Cenevre-2 Konferansının niçin başarılı olmayacağını anlamak zor değil elbette. Çünkü bu konferansı düzenleyenler, Suriye`de taraflara silah sağlayan, yangına odun taşıyan ABD ve Rusya`dır. Bu devletlerin amacı,  Suriye`ye barış getirecek bir çözüm bulmak değil;  bunlar, Suriye`de rejime karşı savaşı sürdüren İslami gurupları etkisiz kılmanın derdindeler. İşin başından beri yangına benzin taşıyan bu devletler ve bölgedeki uyduları, şimdi Cihadi gurupları temizlemek için bir çare arıyorlar. ABD`nin kontrolündeki muhalefet ile Baas rejimini, ‘terörist` olarak belirledikleri guruplara karşı bir cephede buluşturma Cenevre-2 nin gerçek amacıdır. Bundan dolayıdır ki, konferansa Suriye halkının gerçek temsilcileri katılmamışlardır. Suriye halkının önemli bir kesimi olan Kürtler de konferansa davet edilmemişlerdir. Dolayısıyla bu konferanstan Suriye halkı için hayırlı bir sonucun çıkması beklenemez.

Montrö`de başlayan konferansta tarafların ilk gün yaptıkları konuşmalar, muhtemel bir çözümün ne kadar uzak olduğunu gösteriyordu. Suriye rejimi Dışişleri Bakanı Velid Muallim üç yıldan beri konuştuklarının aynısını tekrarladı. Cenevre`ye terörle mücadeleyi konuşmak için geldiklerini söyleyen Muallim, Türkiye`yi ve Başbakan Erdoğan`ı teröristlere destek vermekle suçladı. Konuşmasında ‘ Bu salonda teröristlere destek verenler var` diyen Muallim, BM Genel sekreteri Ban Ki-Mun ile de tartışma sayılacak bir diyaloga girdi.

Geçen yıl haziranda yapılan Cenevre-1`de kabul edilen, geniş yetkilere sahip bir geçiş hükümetinin kurulması esası üzerine devam etmesi gereken Cenevre-2`nin bu hedefi gerçekleştiremeyeceği belli. Çünkü, Rusya henüz Esed`siz bir çözüme evet demedi. ABD Dışişleri Bakanı Kerry ise her gün farklı bir şey söylüyor.

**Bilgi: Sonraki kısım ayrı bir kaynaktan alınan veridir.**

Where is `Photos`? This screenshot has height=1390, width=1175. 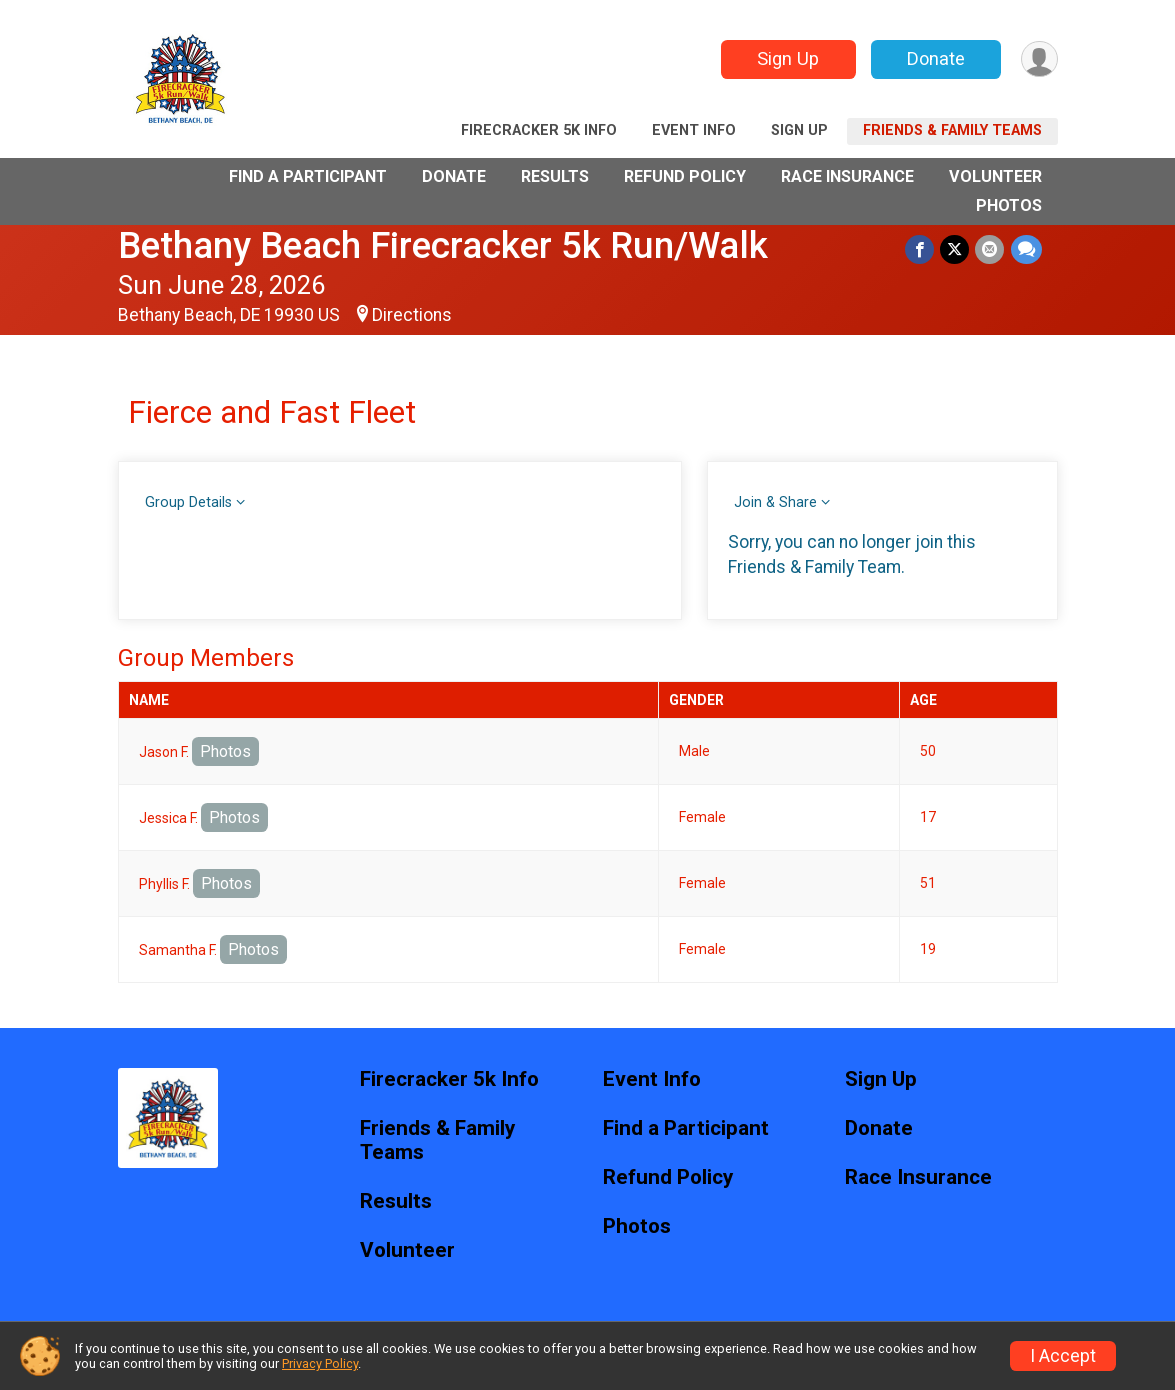 Photos is located at coordinates (1009, 205).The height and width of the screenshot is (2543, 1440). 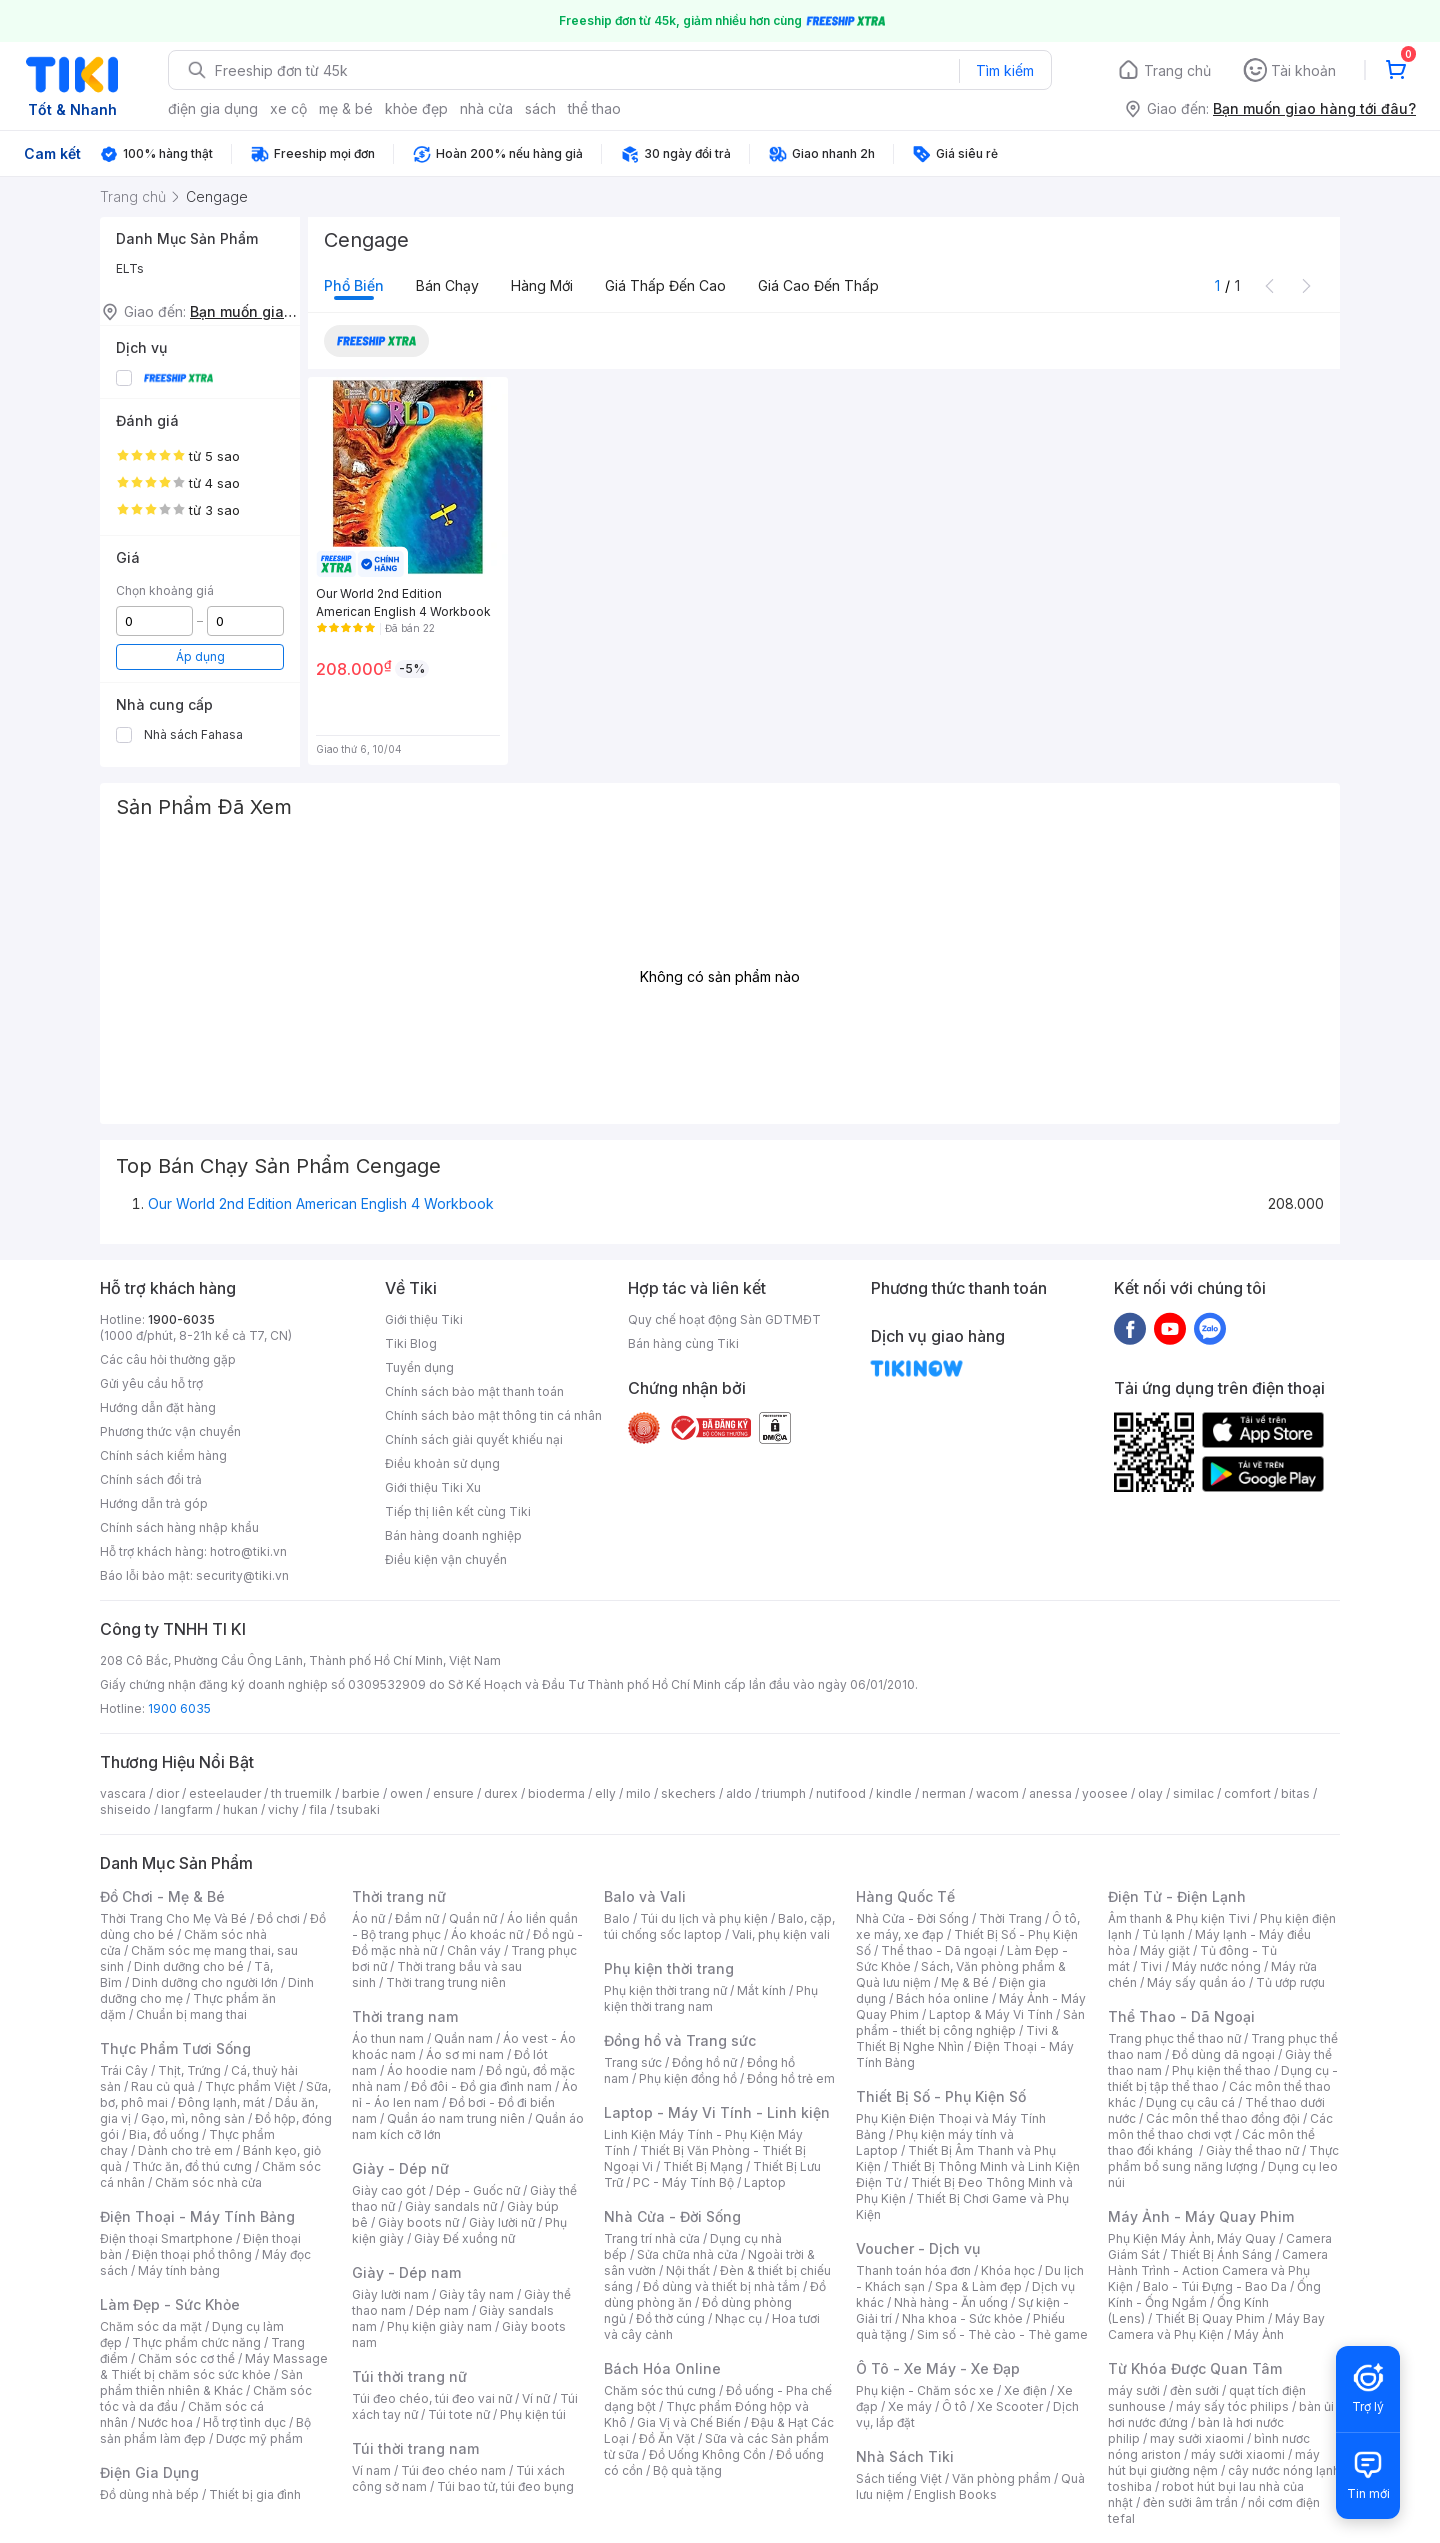 I want to click on Laptop - Máy Vi Tính - Linh kiện, so click(x=717, y=2112).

BM ve uluslararası camia üç yıldan beri Suriye`deki insani dramı sadece seyrediyor. BM ve Batı dünyası 1990`larda Bosna`daki vahşi katliama da seyirci kalmamış mıydı? Cezayir`deki askeri cuntanın işlediği katliamlara da destek sağlayanlar bunlardı elbette. Geçmişe gitmeye ne gerek var, katliamcı Mısır cuntasına destek verenler de ABD ve Rusya değil mi? Şimdi bu devletlerin Suriye ve halkına hayırlı bir çözüm üretmek için çaba harcadıklarına nasıl inanalım?

Suriye üç yıldan beri bu devletler ve bunların bölgedeki uyduları tarafından sergilenen oyun neticesi tarifi imkânsız acılar ve yıkım yaşamaya devam ediyor. Bu acıların ne zaman biteceğini ise bir tek Allah bilebilir ancak.

Son günlerde ortaya çıkan bazı belgeler Suriye halkının bildiğimizden çok daha korkunç vahşetlere maruz kaldığını gösteriyor. Suriye ordusunda 13 yıl görev yapmış askeri bir polisin muhaliflere sızdırdığı fotoğraflar dehşet verici. Baas rejimi binlerce muhalifi işkencelerle öldürmüş. Fotoğraflarda tutukluların elleri ve ayakları bağlı olarak işkence gördükleri, tel,ip ve hatta araçlardaki triger kayışına benzer cisimlerle boğularak öldürüldükleri anlaşılıyor. Bu vahşet Baas`ın işlediği ilk vahşet değil elbette.  1980`li yıllarda Hama`da işlenen katliamda da binlerce sivil vahşice katledilmişti. Savaş suçu işleyen bu rejime karşı uluslararası mahkeme ve insan hakları örgütlerinin ne zaman harekete geçeceği merak ediliyor.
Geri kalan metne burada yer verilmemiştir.